Rechtstipp 09/2025: Approbationswiderruf wegen Abrechnungsbetrugs – Wann darf wieder behandelt werden?

OVG Sachsen-Anhalt: Approbationswiderruf wegen Abrechnungsbetrugs – Wann darf wieder behandelt werden?

Urteil vom 19.02.2024

Der Widerruf der Approbation gilt gemeinhin als endgültiger Schlusspunkt einer ärztlichen Laufbahn. Doch ein Beschluss des Oberverwaltungsgerichts (OVG) Sachsen-Anhalt vom 19.02.2024 (Az.: 1 M 5/24) zeigt: Auch nach einer Verurteilung wegen Abrechnungsbetrugs und dem Verlust der Approbation ist ein (begrenzter) Wiedereinstieg in den Beruf nicht ausgeschlossen – zumindest unter bestimmten Voraussetzungen.

Der Fall: Approbationsverlust nach Betrug – und doch weiterbehandelt

Eine Zahnärztin aus Sachsen-Anhalt war 2017 rechtskräftig wegen Abrechnungsbetrugs in 38 Fällen verurteilt worden. Die Taten stammten aus den Jahren 2006 bis 2010 und führten zu einem Schaden von rund 130.000 Euro. Das Gericht verhängte eine Bewährungsstrafe von 10 Monaten.

Erst 2020, also Jahre nach dem Strafverfahren, widerrief die Approbationsbehörde (AB) die Approbation der Zahnärztin wegen Unwürdigkeit zur Berufsausübung. Da der Widerruf im laufenden Klageverfahren nicht sofort wirksam wurde, durfte sie bis Ende 2023 weiter praktizieren. Im Verfahren einigten sich die Zahnärztin und die Behörde schließlich auf einen Approbationsverzicht zum Jahresende 2023 – im Hinblick auf einen geplanten Ruhestand.

Doch kurz vor dem Wirksamwerden des Verzichts änderte die Zahnärztin ihre Pläne und beantragte sowohl eine Wiedererteilung der Approbation als auch – vorsorglich – eine auf zwei Jahre befristete Berufserlaubnis nach § 7a ZHG. Die AB lehnte beides ab bzw. äußerte sich zur Berufserlaubnis nicht.
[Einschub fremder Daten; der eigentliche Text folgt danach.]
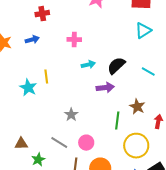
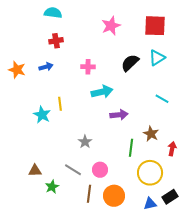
cyan arrow: (88, 65) -> (102, 92), size x1.5
black semicircle: (116, 66) -> (130, 63), moved

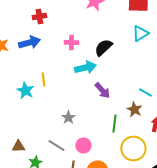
black semicircle: (130, 63) -> (103, 47), moved
blue arrow: (46, 67) -> (29, 42), size x1.5
cyan line: (162, 99) -> (145, 92), moved
purple arrow: (119, 115) -> (102, 90), turned 54

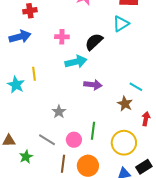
cyan triangle: (140, 33) -> (121, 24), moved
purple arrow: (102, 90) -> (93, 85), turned -42
green line: (114, 123) -> (93, 131), moved

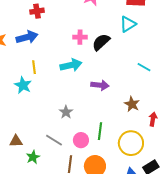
pink cross: (62, 37) -> (80, 37), moved
cyan arrow: (76, 62) -> (71, 65), moved
yellow line: (34, 74) -> (34, 67), moved
cyan line: (136, 87) -> (144, 67), moved

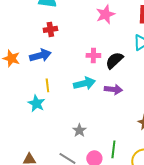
purple arrow: (100, 85) -> (113, 89), moved

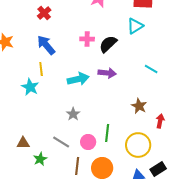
red cross: (50, 29) -> (44, 13), turned -32
blue arrow: (40, 55) -> (46, 45), moved, turned -115
cyan arrow: (84, 83) -> (78, 79), moved

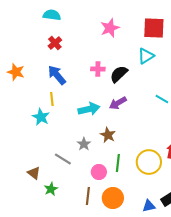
purple arrow: (107, 73) -> (118, 103), turned 144
brown star: (139, 106) -> (108, 135), moved
gray line: (61, 142) -> (63, 159), moved
brown triangle: (23, 143) -> (34, 173), turned 40
yellow circle: (138, 145) -> (149, 162), moved

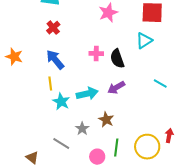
black semicircle: (119, 74) -> (117, 59), turned -66
cyan star: (41, 117) -> (61, 102), moved

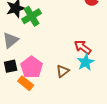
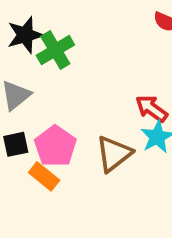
brown triangle: (63, 71) -> (114, 154), size x1.5

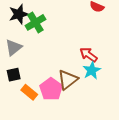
pink pentagon: (55, 146) -> (51, 89), moved

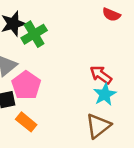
brown triangle: (68, 80) -> (98, 126), moved
pink pentagon: (51, 89) -> (26, 85), moved

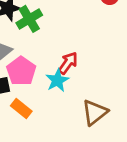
red arrow: (101, 75) -> (68, 63), moved, turned 90
cyan star: (105, 94) -> (57, 80), moved

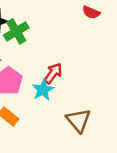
brown triangle: (95, 112) -> (78, 120), turned -32

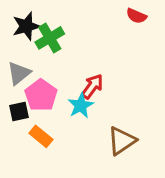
brown triangle: (78, 120) -> (122, 141), turned 36

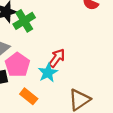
orange rectangle: (41, 136) -> (29, 96), moved

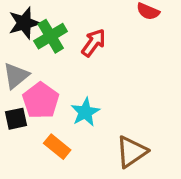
red arrow: (57, 58) -> (94, 43), moved

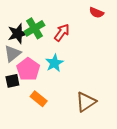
black star: (24, 23) -> (18, 34), moved
cyan star: (85, 112) -> (54, 63), moved

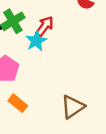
cyan star: (54, 63) -> (36, 41), moved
Daraufhin zog die Zahnärztin vor Gericht – mit Erfolg.

Die Entscheidung: Zwei Jahre Berufserlaubnis trotz Vorverurteilung

Das OVG Sachsen-Anhalt verpflichtete die Behörde, eine zweijährige Berufserlaubnis zu erteilen. Die Richter betonten in ihrer Begründung:

► Der Approbationswiderruf ist keine Strafe, sondern dient allein dem Schutz des öffentlichen Vertrauens in die Integrität des Berufsstandes.

► Die vorübergehende Berufserlaubnis nach § 7a ZHG sei vom Gesetzgeber als Brücke gedacht, um den Betroffenen eine Chance zur Rehabilitierung zu geben.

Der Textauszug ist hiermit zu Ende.